Chris McGreal wrote a real hack piece for the Guardian UK last week.
Early into it he quotes Kristen Rand, the foremost authority on why US gun laws cause Mexican gangs to kill people.
Kristen Rand, director of the Violence Policy Centre, which campaigns for greater gun control, said drug traffickers faced little more than a few logistical difficulties in buying weapons in the US. "If you wanted to design a set of laws to encourage gun trafficking, that is what the US has done. The traffickers can access a high volume of assault weapons, sniper rifles, armour-piercing handguns. All the weapons they need to wage war are readily available on the civilian market." |
Last I checked, Kristen, federal law makes it a crime to buy a firearm if you are not the actual buyer.
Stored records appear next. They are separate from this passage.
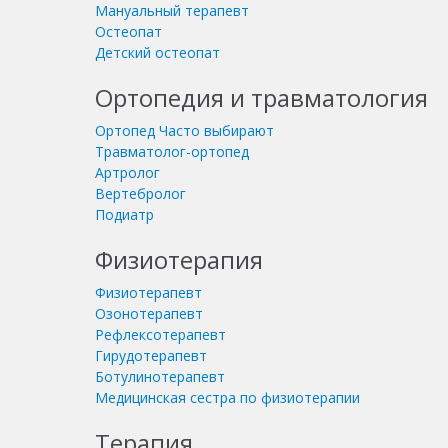
Мануальный терапевт
Остеопат
Детский остеопат
Ортопедия и травматология
Ортопед
Часто выбирают
Травматолог-ортопед
Артролог
Вертебролог
Подиатр
Физиотерапия
Физиотерапевт
Озонотерапевт
Рефлексотерапевт
Гирудотерапевт
Ботулинотерапевт
Медицинская сестра по физиотерапии
Терапия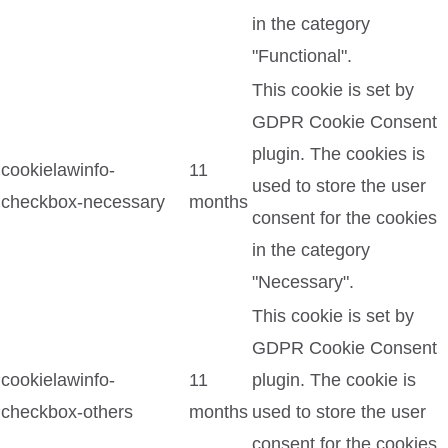
in the category
"Functional".
This cookie is set by
GDPR Cookie Consent
plugin. The cookies is
cookielawinfo-
11
used to store the user
checkbox-necessary
months
consent for the cookies
in the category
"Necessary".
This cookie is set by
GDPR Cookie Consent
cookielawinfo-
11
plugin. The cookie is
checkbox-others
months
used to store the user
consent for the cookies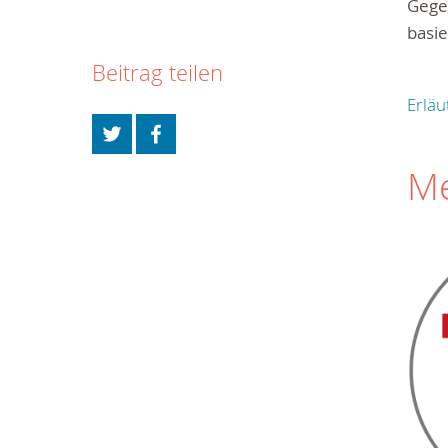
Gegen
basi
Beitrag teilen
Erlä
Me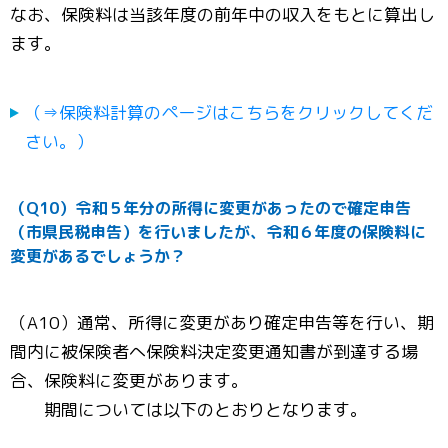
なお、保険料は当該年度の前年中の収入をもとに算出し
ます。
（⇒保険料計算のページはこちらをクリックしてくだ
さい。）
（Q10）令和５年分の所得に変更があったので確定申告
（市県民税申告）を行いましたが、令和６年度の保険料に
変更があるでしょうか？
（A10）通常、所得に変更があり確定申告等を行い、期
間内に被保険者へ保険料決定変更通知書が到達する場
合、保険料に変更があります。
期間については以下のとおりとなります。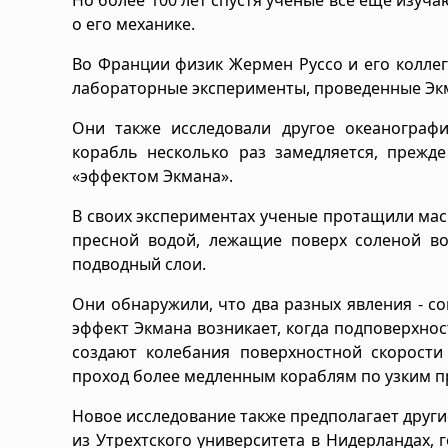
о его механике.
Во Франции физик Жермен Руссо и его колле
лабораторные эксперименты, проведенные Эк
Они также исследовали другое океанограф
корабль несколько раз замедляется, прежде
«эффектом Экмана».
В своих экспериментах ученые протащили мас
пресной водой, лежащие поверх соленой во
подводный слои.
Они обнаружили, что два разных явления - с
эффект Экмана возникает, когда подповерхно
создают колебания поверхностной скорости 
проход более медленным кораблям по узким п
Новое исследование также предполагает други
из Утрехтского университета в Нидерландах, 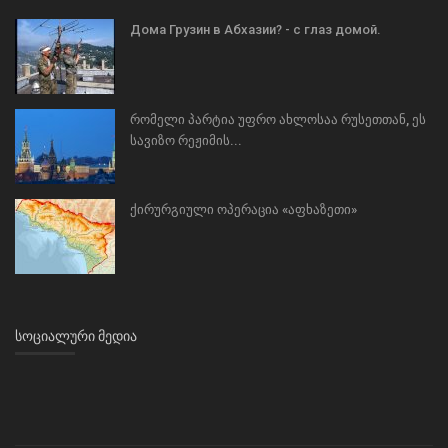
Дома Грузин в Абхазии? - с глаз домой.
რომელი პარტია უფრო ახლოსაა რუსეთთან, ეს
სავიზო რეჟიმის...
ქირურგიული ოპერაცია «აფხაზეთი»
ᲡᲝᲪᲘᲐᲚᲣᲠᲘ ᲛᲔᲓᲘᲐ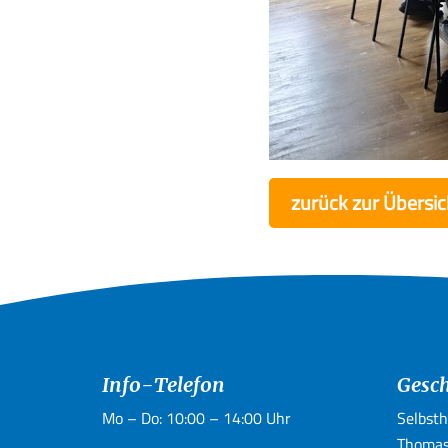
zurück zur Übersic
Info-Telefon
Gesch
Mo – Do: 10:00 – 14:00 Uhr
Selbsth
Thomas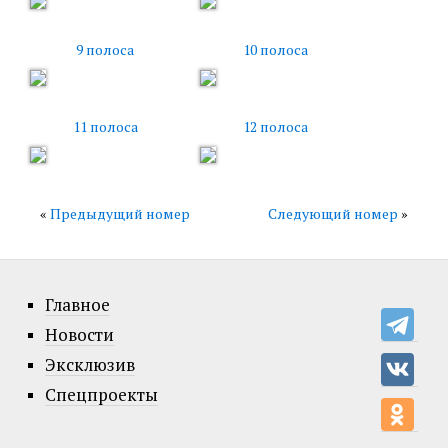
9 полоса
10 полоса
11 полоса
12 полоса
«
Предыдущий номер
Следующий номер
»
Главное
Новости
Эксклюзив
Спецпроекты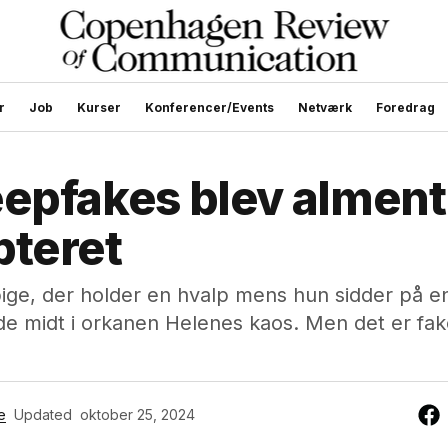
r
Job
Kurser
Konferencer/Events
Netværk
Foredrag
epfakes blev alment
pteret
ige, der holder en hvalp mens hun sidder på e
de midt i orkanen Helenes kaos. Men det er fak
e
Updated
oktober 25, 2024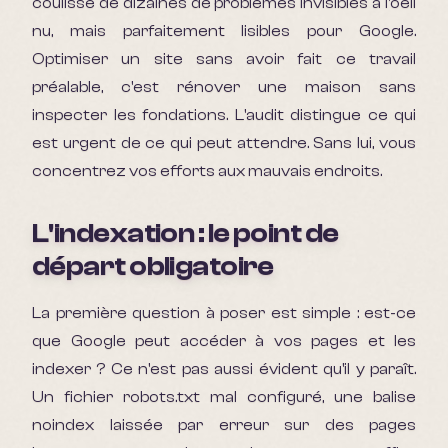
coulisse de dizaines de problèmes invisibles à l'oeil
nu, mais parfaitement lisibles pour Google.
Optimiser un site sans avoir fait ce travail
préalable, c'est rénover une maison sans
inspecter les fondations. L'audit distingue ce qui
est urgent de ce qui peut attendre. Sans lui, vous
concentrez vos efforts aux mauvais endroits.
L'indexation : le point de
départ obligatoire
La première question à poser est simple : est-ce
que Google peut accéder à vos pages et les
indexer ? Ce n'est pas aussi évident qu'il y paraît.
Un fichier robots.txt mal configuré, une balise
noindex laissée par erreur sur des pages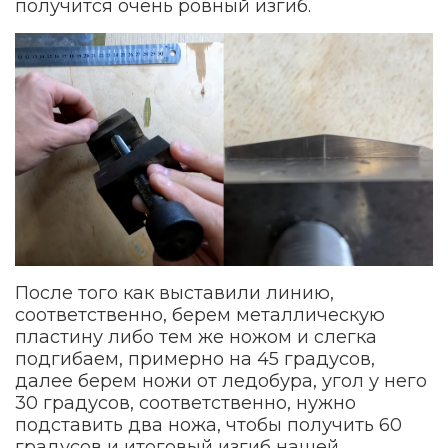
получится очень ровный изгиб.
После того как выставили линию,
соответственно, берем металлическую
пластину либо тем же ножом и слегка
подгибаем, примерно на 45 градусов,
далее берем ножи от ледобура, угол у него
30 градусов, соответственно, нужно
подставить два ножа, чтобы получить 60
градусов и итоговый изгиб нашей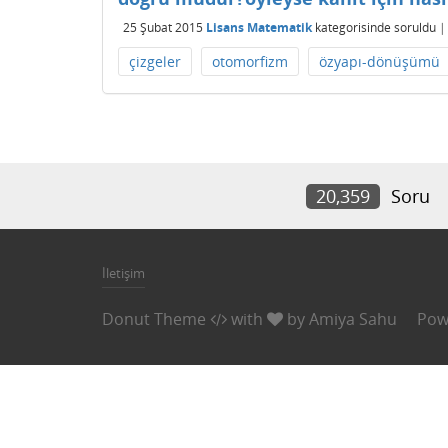
25 Şubat 2015
Lisans Matematik
kategorisinde
soruldu
çizgeler
otomorfizm
özyapı-dönüşümü
20,359
Soru
İletişim
Donut Theme
with
by
Amiya Sahu
Pow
I know this, because every time I buy a gun from an FFL, I have to check a box and sign my name on a form that says I am the actual buyer. Trafficking is already illegal. One more law won't help.
Here's a flat out lie:
It is even easier to buy ammunition. Although many states demand a driver's licence to buy common types of cold medicine that can also be used to manufacture methamphetamine, not a single state requires identification to purchase ammunition, even in large quantities.
In the Commonwealth of Massachusetts, where I live, a seller of ammunition is required by law to check the buyer's firearms license (FID or LTC). A drivers license or library card won't suffice - it must be a gun license. I know this because I have to present my LTC every time I buy ammo. If I don't show it, the clerk won't sell me ammo. Why did this make it past the many layers of editorial oversight at the Guardian?
Another flat out lie:
According to the US Government Accountability Office, 87% of firearms seized by Mexico over the past five years were traced to the US.
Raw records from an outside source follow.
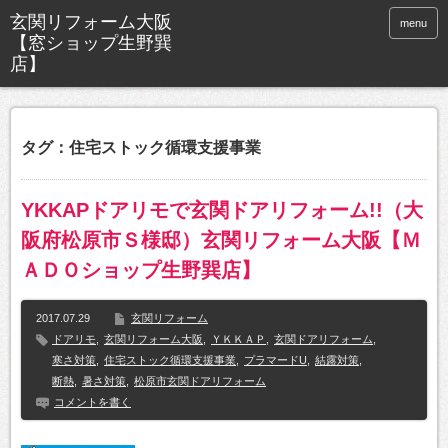
玄関リフォーム大阪
menu
【窓ショップ生野巽
店】
タグ：住宅ストック循環支援事業
YKKAPドアリモで玄関ドアリフォーム!!（大
阪府松原市Ｓ様邸）玄関リフォーム大阪【Ｍ
ＡＤＯショップ生野巽店】
2017.07.29
玄関リフォーム
ドアリモ
,
玄関リフォーム大阪
,
ＹＫＫＡＰ
,
玄関ドアリフォーム
,
寒さ対策
,
住宅ストック循環支援事業
,
プラマードU
,
結露対策
,
断熱
,
暑さ対策
,
松原市玄関ドアリフォーム
コメントを書く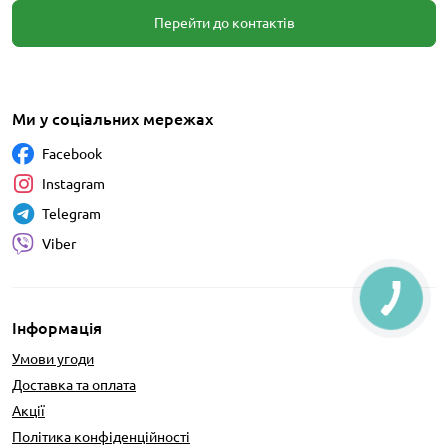
Перейти до контактів
Ми у соціальних мережах
Facebook
Instagram
Telegram
Viber
Інформація
Умови угоди
Доставка та оплата
Акції
Політика конфіденційності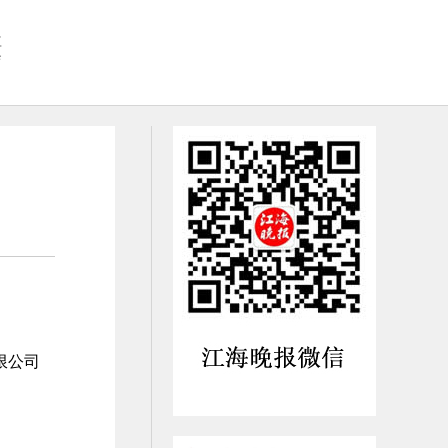
社
会
限公司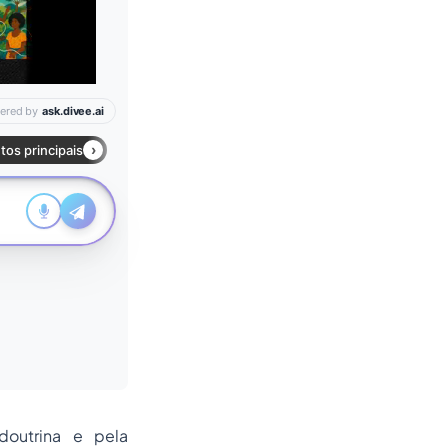
doutrina e pela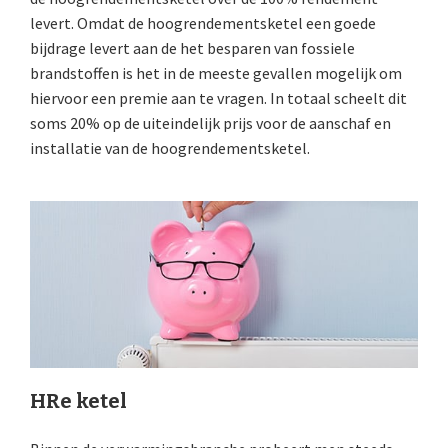
levert. Omdat de hoogrendementsketel een goede
bijdrage levert aan de het besparen van fossiele
brandstoffen is het in de meeste gevallen mogelijk om
hiervoor een premie aan te vragen. In totaal scheelt dit
soms 20% op de uiteindelijk prijs voor de aanschaf en
installatie van de hoogrendementsketel.
HRe ketel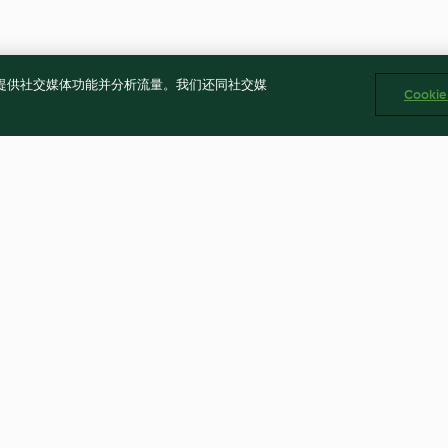
告、提供社交媒体功能并分析流量。我们还同社交媒
Cooki
木乃伊香肠面包
椒盐桃酥
4.8
(24)
4.8
(16)
公司 版权所有 2026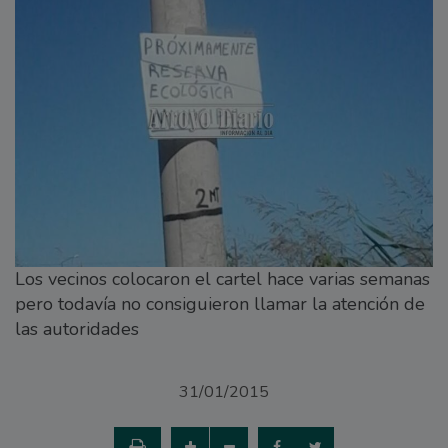
Los vecinos colocaron el cartel hace varias semanas
pero todavía no consiguieron llamar la atención de
las autoridades
31/01/2015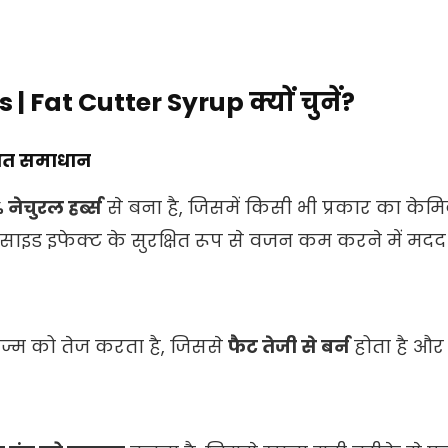
| Fat Cutter Syrup क्यों चुनें?
्षित समाधान
नेचुरल हर्ब्स
से बना है, जिसमें किसी भी प्रकार का केम
ाइड इफेक्ट के सुरक्षित रूप से वजन कम करने में मदद
ज्म को तेज करता है, जिससे
फैट तेजी से बर्न
होता है और 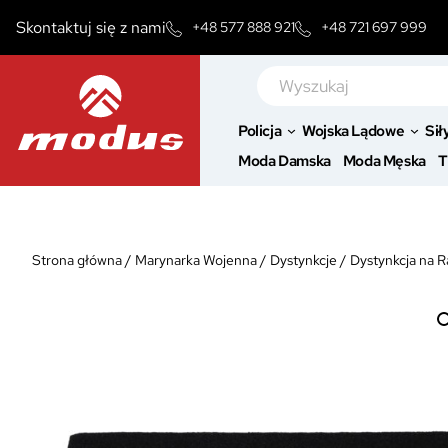
Przejdź
Skontaktuj się z nami
+48 577 888 921
+48 721 697 999
do
treści
Szukaj
Policja
Wojska Lądowe
Sił
Moda Damska
Moda Męska
T
Strona główna
/
Marynarka Wojenna
/
Dystynkcje
/
Dystynkcja na 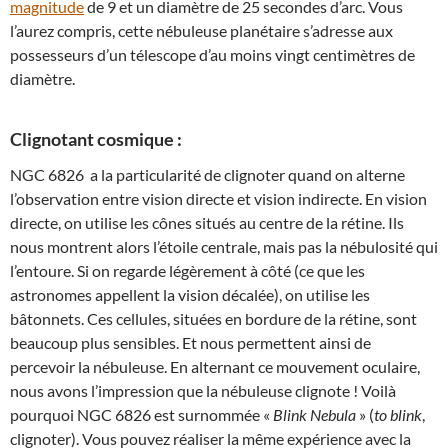
magnitude
de 9 et un diamètre de 25 secondes d’arc. Vous
l’aurez compris, cette nébuleuse planétaire s’adresse aux
possesseurs d’un télescope d’au moins vingt centimètres de
diamètre.
Clignotant cosmique :
NGC 6826 a la particularité de clignoter quand on alterne
l’observation entre vision directe et vision indirecte. En vision
directe, on utilise les cônes situés au centre de la rétine. Ils
nous montrent alors l’étoile centrale, mais pas la nébulosité qui
l’entoure. Si on regarde légèrement à côté (ce que les
astronomes appellent la vision décalée), on utilise les
bâtonnets. Ces cellules, situées en bordure de la rétine, sont
beaucoup plus sensibles. Et nous permettent ainsi de
percevoir la nébuleuse. En alternant ce mouvement oculaire,
nous avons l’impression que la nébuleuse clignote ! Voilà
pourquoi NGC 6826 est surnommée «
Blink Nebula
» (
to blink
,
clignoter). Vous pouvez réaliser la même expérience avec la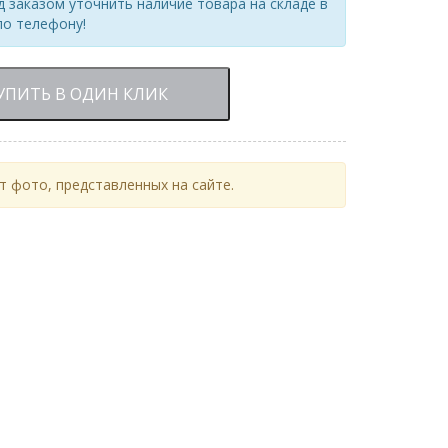
 заказом уточнить наличие товара на складе в
по телефону!
УПИТЬ В ОДИН КЛИК
 фото, представленных на сайте.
Why is this a lie? It's a lie because the percentage uses the wrong denominator. Here's the correct statement for the 87% figure:
Of firearms seized in Mexico AND submitted for tracing to the BATFE, 87% were traced to the US.
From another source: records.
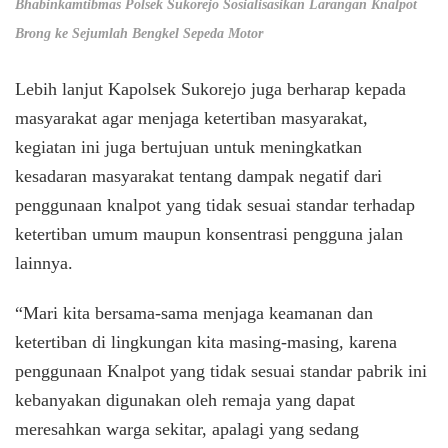
Bhabinkamtibmas Polsek Sukorejo Sosialisasikan Larangan Knalpot
Brong ke Sejumlah Bengkel Sepeda Motor
Lebih lanjut Kapolsek Sukorejo juga berharap kepada
masyarakat agar menjaga ketertiban masyarakat,
kegiatan ini juga bertujuan untuk meningkatkan
kesadaran masyarakat tentang dampak negatif dari
penggunaan knalpot yang tidak sesuai standar terhadap
ketertiban umum maupun konsentrasi pengguna jalan
lainnya.
“Mari kita bersama-sama menjaga keamanan dan
ketertiban di lingkungan kita masing-masing, karena
penggunaan Knalpot yang tidak sesuai standar pabrik ini
kebanyakan digunakan oleh remaja yang dapat
meresahkan warga sekitar, apalagi yang sedang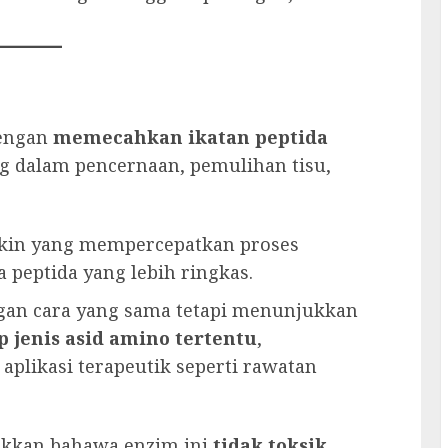
.
dengan
memecahkan ikatan peptida
g dalam pencernaan, pemulihan tisu,
kin yang mempercepatkan proses
 peptida yang lebih ringkas.
gan cara yang sama tetapi menunjukkan
p jenis asid amino tertentu
,
aplikasi terapeutik seperti rawatan
jukkan bahawa enzim ini
tidak toksik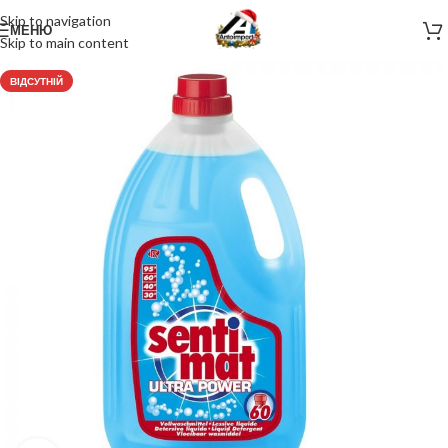
Skip to navigation
МЕНЮ
Skip to main content
ВІДСУТНІЙ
Suppose 10,000 guns are seized by authorities in Mexico, of which 9,000 appear to be military weapons from, say, Costa Rica; and 1,000 of which are semiauto pistols and rifles which could very well have been trafficked into the US. The federales will only submit the 1,000 plausibly-American guns to BATFE for testing, and 870/1,000 will be traced to the US.
It is wrong and deceitful to say that 87% (870/1000) of guns seized in Mexico are traced to the US, because it ignores the 9,000 guns bought from Central America that Mexican authorities don't bother tracing. The correct percentage, for the way Chris McGreal phrased it, would be 870/10000, or 8.7%. Whatever the exact percentage is, it's a small fraction of the 87% figure. Why are journalist so dense about this?
This excerpt is just flat out confusing:
A report by the US Senate's narcotics control caucus in June said: "Congress has been virtually moribund while powerful Mexican drug-trafficking organisations continue to gain unfettered access to military-style firearms coming from the US. The reason [better gun control] doesn't happen is because the National Rifle Association owns Congress," said Rand.
So, is the US Senate saying this, or is Kristen Rand saying it? Is the US Senate actually complaining that it can't enact gun control because the NRA owns the Senate? Or is McGreal quoting Rand reading from a report? I'm so confused.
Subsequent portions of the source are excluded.